Though HIV Deaths are Decreasing, Women and Black Women Still Have Significantly Higher Mortality Rates
A recent study measured premature deaths among people with HIV by sex, race, and HIV risk factor.
HIV-related mortalities have decreased with the availability of pre-exposure prophylaxis (PrEP) and antiretroviral therapy (ART), but this may fail to account for premature deaths among people with HIV, according to a study presented virtually at IDWeek.
Investigators assessed trends in all-cause and premature mortality by sex, race, and HIV risk factor among people with HIV (PWH). They used data from patients receiving care at the Vanderbilt Comprehensive Care Clinic from January 1998-December 2018, examining mortality trends using person-time from clinic admittance to date of death or December 31, 2018. They compared mortality rates by demographic and clinical factors, calculating adjusted incidence rate ratios (aIRR) and 95% confidence intervals (CI) by using multivariable Poisson regression.
For study subjects who died, investigators obtained years of potential life lost (YPLL) from estimated US sex-specific period life tables of age and year of death. They analyzed patient risk factors associated with YPLL using multivariable linear regression.

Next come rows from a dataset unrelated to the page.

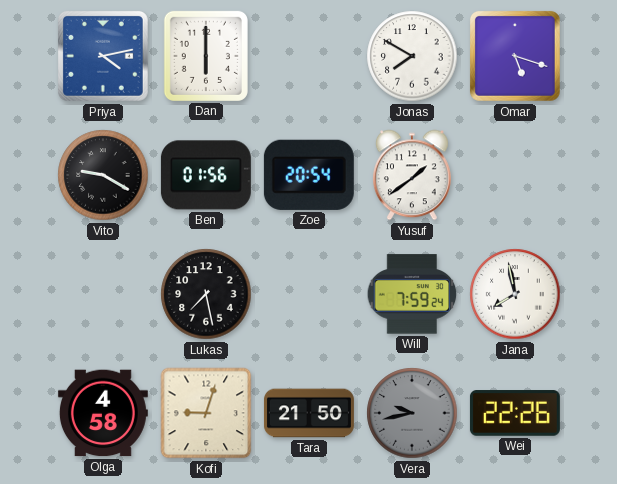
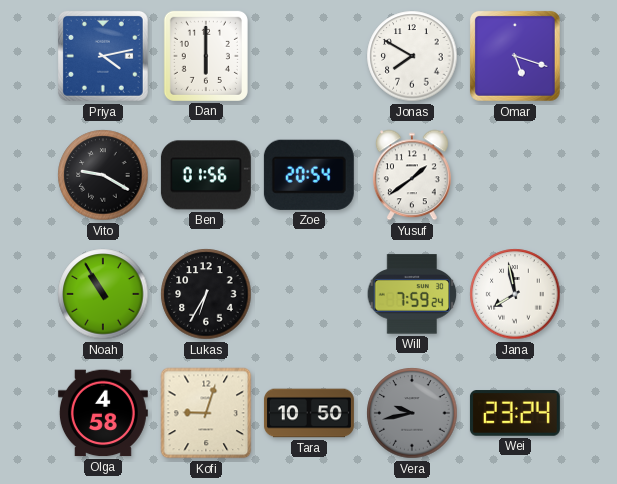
Noah: none -> 10:55
Lukas: 7:28 -> 6:35
Tara: 21:50 -> 10:50
Wei: 22:26 -> 23:24
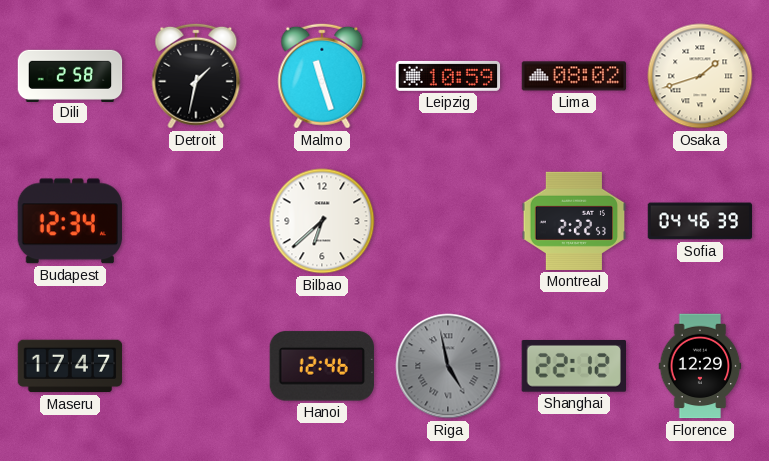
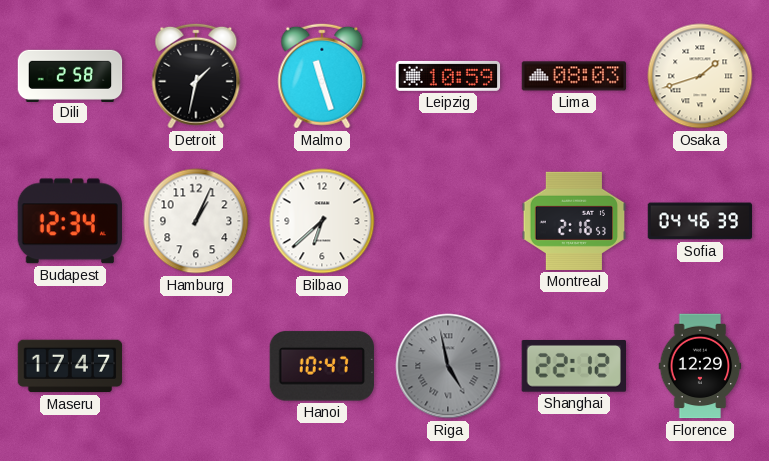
Lima: 08:02 -> 08:03
Hamburg: none -> 1:04
Montreal: 2:22 -> 2:16
Hanoi: 12:46 -> 10:47
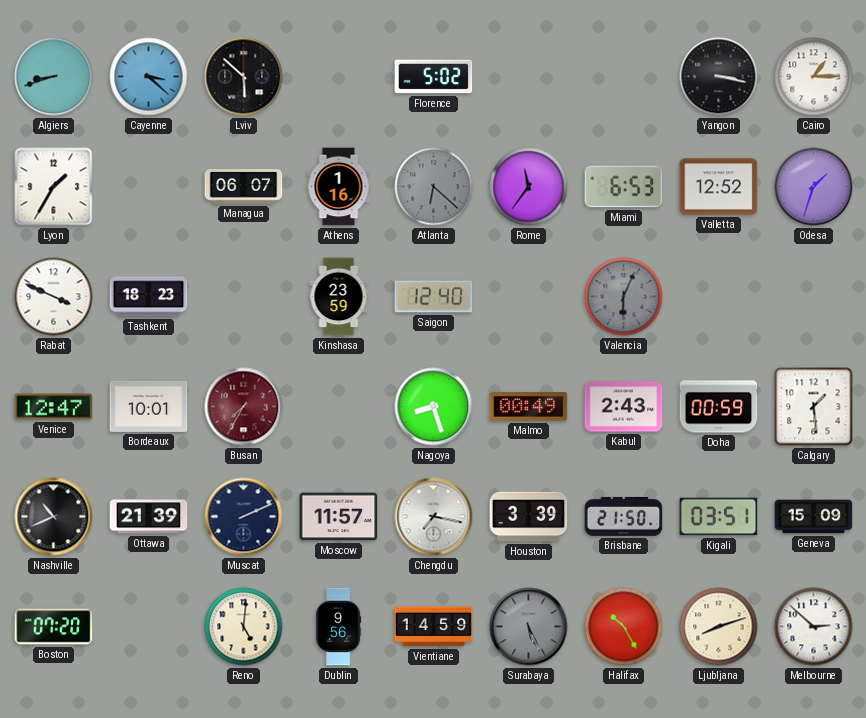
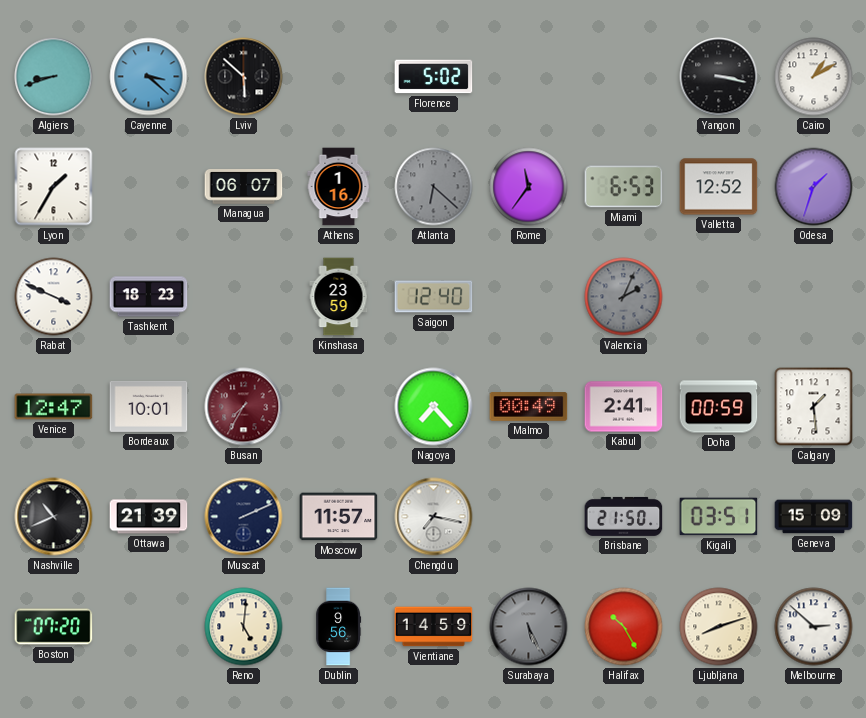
Cairo: 1:15 -> 1:10
Valencia: 6:04 -> 2:04
Nagoya: 8:27 -> 7:23
Kabul: 2:43 -> 2:41
Houston: 3:39 -> none
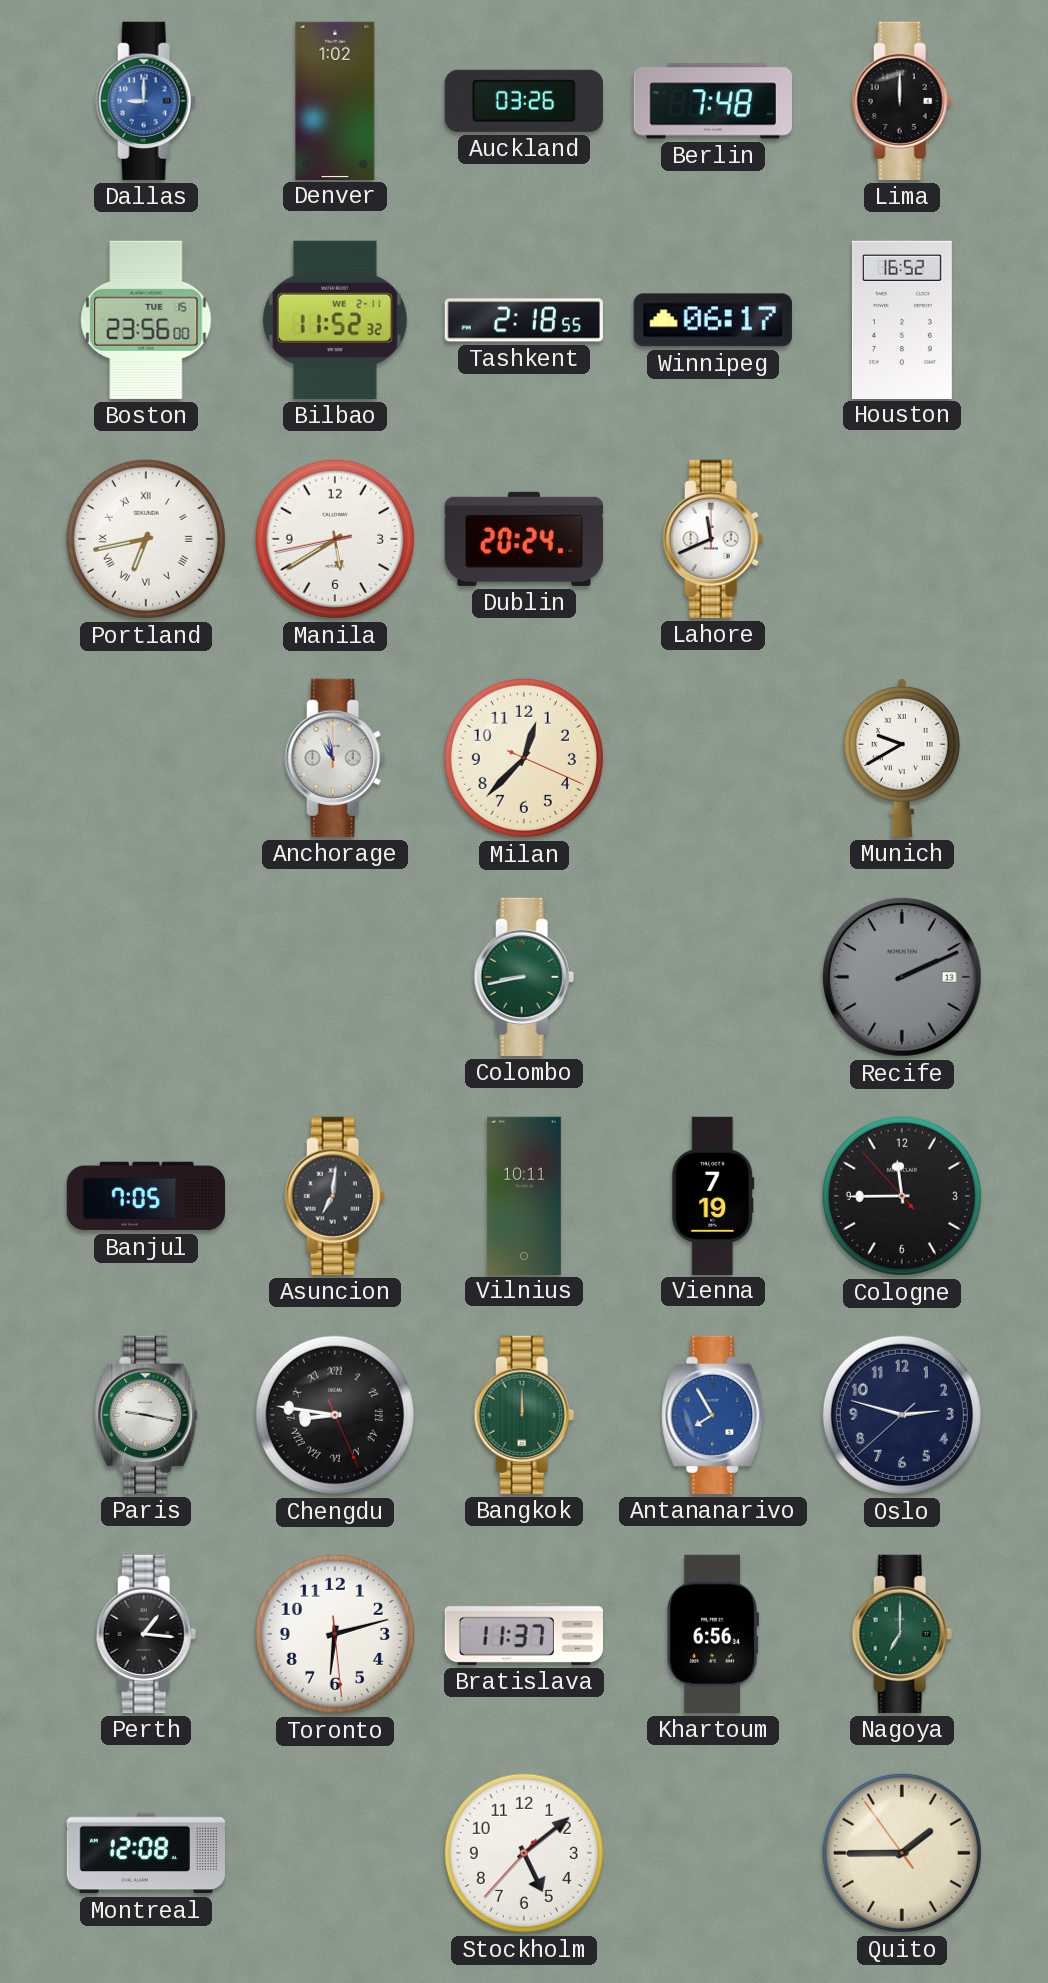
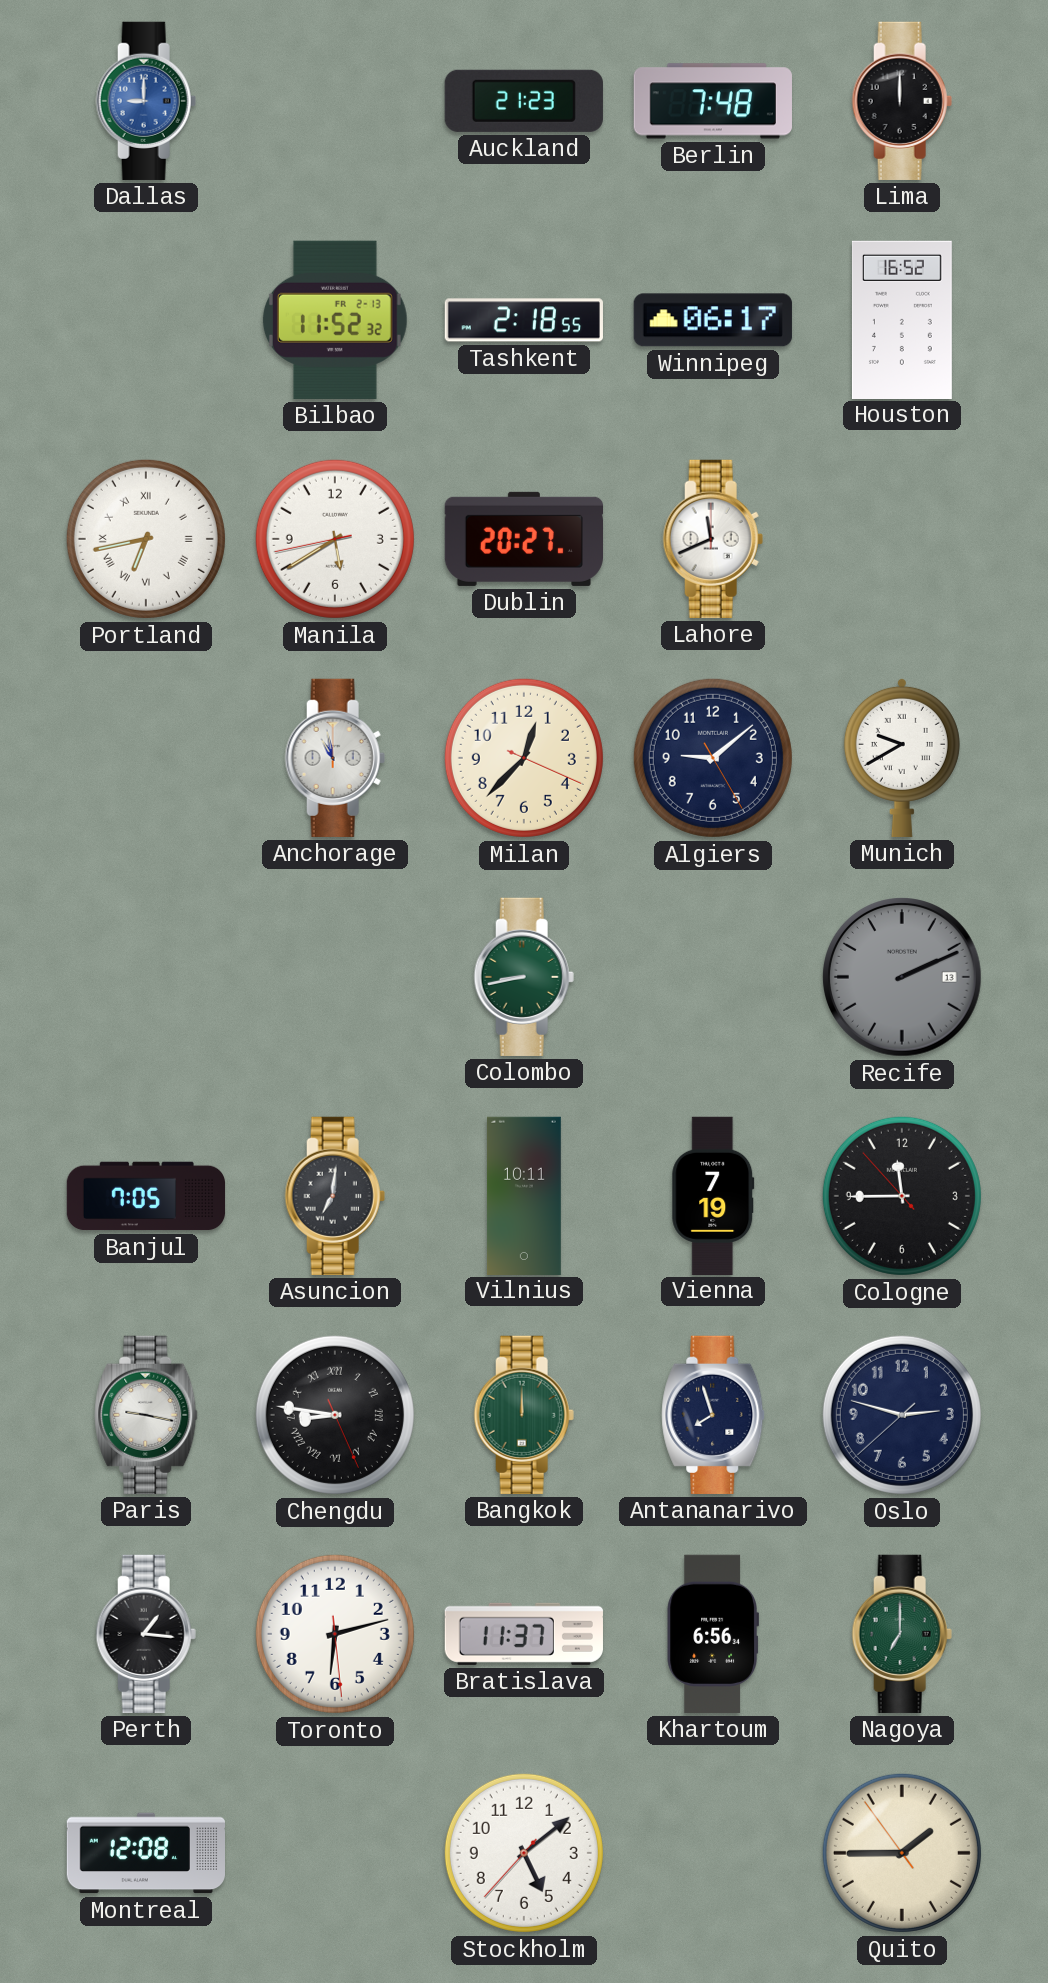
Denver: 1:02 -> none
Auckland: 03:26 -> 21:23
Boston: 23:56 -> none
Bilbao date: WE 2-11 -> FR 2-13
Dublin: 20:24 -> 20:27
Algiers: none -> 9:08
Antananarivo: 7:55 -> 7:57
Antananarivo dial: blue -> navy
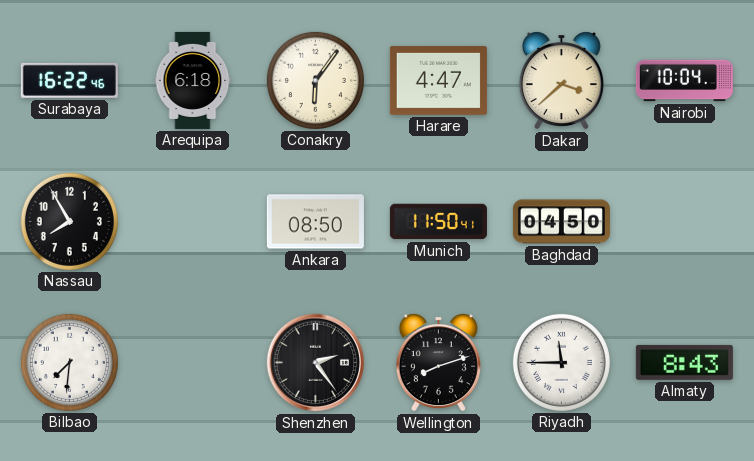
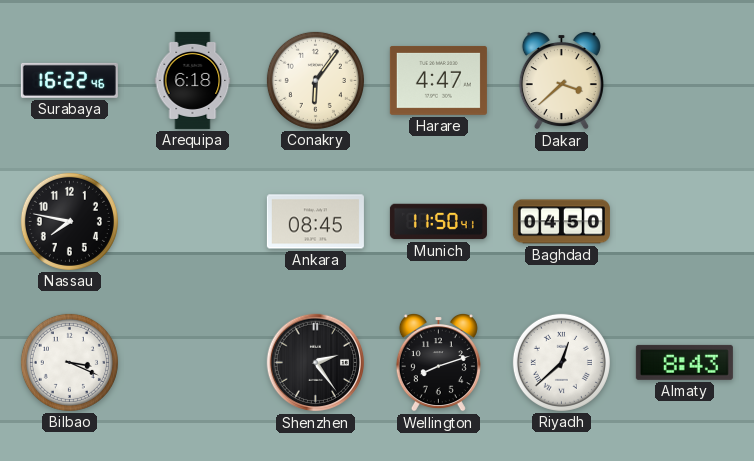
Nairobi: 10:04 -> none
Nassau: 7:55 -> 7:47
Ankara: 08:50 -> 08:45
Bilbao: 7:31 -> 3:19
Riyadh: 11:45 -> 12:38
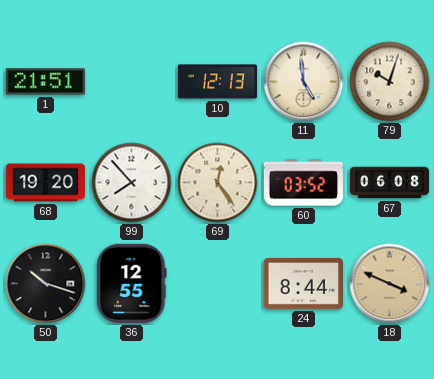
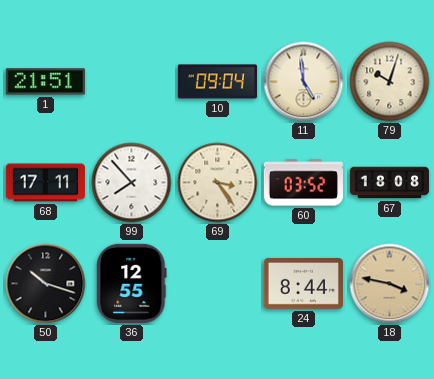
10: 12:13 -> 09:04
68: 19:20 -> 17:11
69: 12:24 -> 3:24
67: 06:08 -> 18:08
18: 3:49 -> 3:47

The study included 6531 patients in the Vanderbilt Comprehensive Care Clinic system, 959 (14.6%) of whom died. During the almost 20-year study period, mortality rates decreased drastically. The investigators adjusted the results for adjusting for calendar era, age, injection drug use, hepatitis C virus (HCV), year of HIV diagnosis, history of AIDS-defining illness, CD4 cell count, and HIV RNA at clinic entry. After these adjustments, they found that female sex was correlated with increased mortality risk. Higher YPLL remained associated with non-Hispanic Black race and female sex regardless of HIV risk factor and younger age at HIV diagnosis.
Though there has been significant improvement in reducing HIV mortality rate over time, sex disparities in mortality and sex and race disparities in YPLL remained prevalent in PWH clinic patients. The investigators noted, “YPLL is a useful measure for examining persistent gaps in longevity and premature mortality among PWH.”